Preview destruction:

tofu plan -destroy

After destroying you can remove config files:

rm -f *.tf

Use variables (avoid hardcoding secrets)

Define variables and supply values via terraform.tfvars or TF_VAR_* environment variables.

variables.tf:

variable "authorized_keys" {
    type        = list(string)
    description = "SSH public keys allowed to access the Linode"
}

variable "root_pass" {
    type        = string
    description = "Root password for the Linode"
    sensitive   = true
}

variable "region" {
    type        = string
    description = "Linode region"
    default     = "us-east"
}

terraform.tfvars:

authorized_keys = ["YOUR_PUBLIC_SSH_KEY"]
root_pass       = "YOUR_ROOT_PASSWORD"
region          = "us-east"

Update main.tf to use variables:

resource "linode_instance" "web" {
    image           = "linode/ubuntu24.04"
    label           = "OpenTofu-Web-Example"
    group           = "OpenTofu"
    region          = var.region
    type            = "g6-standard-1"
    authorized_keys = var.authorized_keys
    root_pass       = var.root_pass
}

Run:

tofu fmt
tofu plan
tofu apply

Modify live deployments

OpenTofu can update many attributes in-place when the provider supports it.

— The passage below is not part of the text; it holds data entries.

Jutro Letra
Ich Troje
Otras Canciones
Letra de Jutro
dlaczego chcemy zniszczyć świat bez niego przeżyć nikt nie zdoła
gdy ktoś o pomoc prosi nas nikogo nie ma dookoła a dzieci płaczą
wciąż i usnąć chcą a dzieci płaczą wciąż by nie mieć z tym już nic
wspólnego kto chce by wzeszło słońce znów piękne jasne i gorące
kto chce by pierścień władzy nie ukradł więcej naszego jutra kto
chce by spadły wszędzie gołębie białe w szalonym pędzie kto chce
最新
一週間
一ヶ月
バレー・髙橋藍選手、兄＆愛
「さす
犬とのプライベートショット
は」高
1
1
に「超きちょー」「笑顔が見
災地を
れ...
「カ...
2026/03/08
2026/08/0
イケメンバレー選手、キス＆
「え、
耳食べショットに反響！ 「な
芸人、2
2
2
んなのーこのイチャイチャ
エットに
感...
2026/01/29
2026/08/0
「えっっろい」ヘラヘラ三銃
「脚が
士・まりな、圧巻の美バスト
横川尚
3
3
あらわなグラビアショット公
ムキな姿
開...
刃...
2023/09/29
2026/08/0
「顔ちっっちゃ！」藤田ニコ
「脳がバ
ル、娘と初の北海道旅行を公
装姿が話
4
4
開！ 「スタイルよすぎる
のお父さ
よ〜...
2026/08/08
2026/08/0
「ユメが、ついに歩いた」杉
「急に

Change the type for a db instance (e.g., g6-standard-4).
Review and apply:

tofu plan
tofu apply

OpenTofu modules

Modules package reusable infrastructure patterns.

Example structure:

modules
└── app-deployment
        ├── main.tf
        └── variables.tf
client1
└── main.tf

Author modules using variables, then call them from client configs with per-client values.

Use Linode Object Storage for state

By default OpenTofu stores state locally in terraform.tfstate. For teams, use remote state; the S3 backend supports custom endpoints.

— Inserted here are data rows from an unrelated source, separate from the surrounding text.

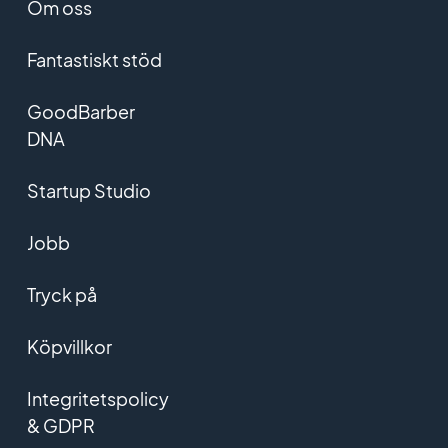
Om oss
Fantastiskt stöd
GoodBarber
DNA
Startup Studio
Jobb
Tryck på
Köpvillkor
Integritetspolicy
& GDPR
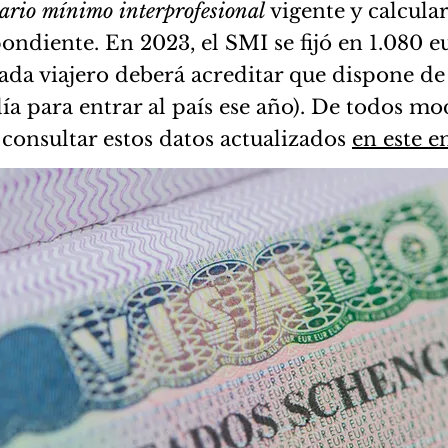
lario mínimo interprofesional
vigente y calcular
ondiente. En 2023, el SMI se fijó en 1.080 eu
cada viajero deberá acreditar que dispone de
ía para entrar al país ese año). De todos mo
consultar estos datos actualizados
en este e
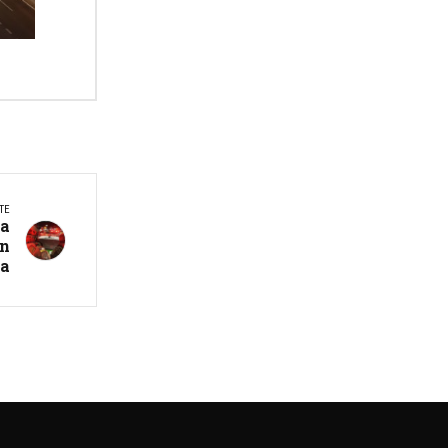
TE
 a
en
va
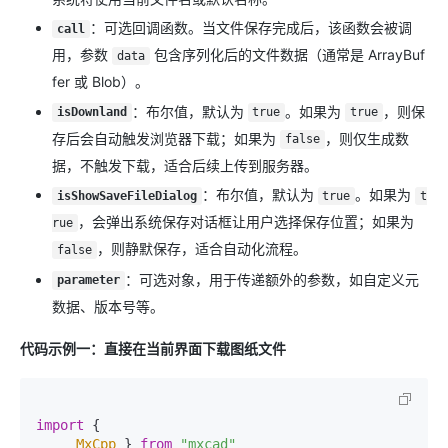
：可选回调函数。当文件保存完成后，该函数会被调
call
用，参数
包含序列化后的文件数据（通常是 ArrayBuf
data
fer 或 Blob）。
：布尔值，默认为
。如果为
，则保
isDownland
true
true
存后会自动触发浏览器下载；如果为
，则仅生成数
false
据，不触发下载，适合后续上传到服务器。
：布尔值，默认为
。如果为
isShowSaveFileDialog
true
t
，会弹出系统保存对话框让用户选择保存位置；如果为
rue
，则静默保存，适合自动化流程。
false
：可选对象，用于传递额外的参数，如自定义元
parameter
数据、版本号等。
代码示例一：直接在当前界面下载图纸文件
import
 {

MxCpp
 } 
from
"mxcad"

backend.tf example (fill bucket and endpoint):

terraform {
    backend "s3" {
        bucket    = "YOUR-BUCKET-NAME"
        key       = "tf/tfstate"
        region    = "us-southeast-1"
        endpoints = {
            s3 = "https://us-southeast-1.linodeobjects.com"
        }

        skip_region_validation      = true
        skip_credentials_validation = true
        skip_requesting_account_id  = true
        skip_s3_checksum            = true
    }
}

Export credentials (S3-compatible env vars):

export AWS_ACCESS_KEY_ID="OBJ-ACCESS-KEY"
export AWS_SECRET_ACCESS_KEY="OBJ-SECRET-KEY"

Re-initialize to migrate state:

tofu init

If prompted to migrate state, answer yes.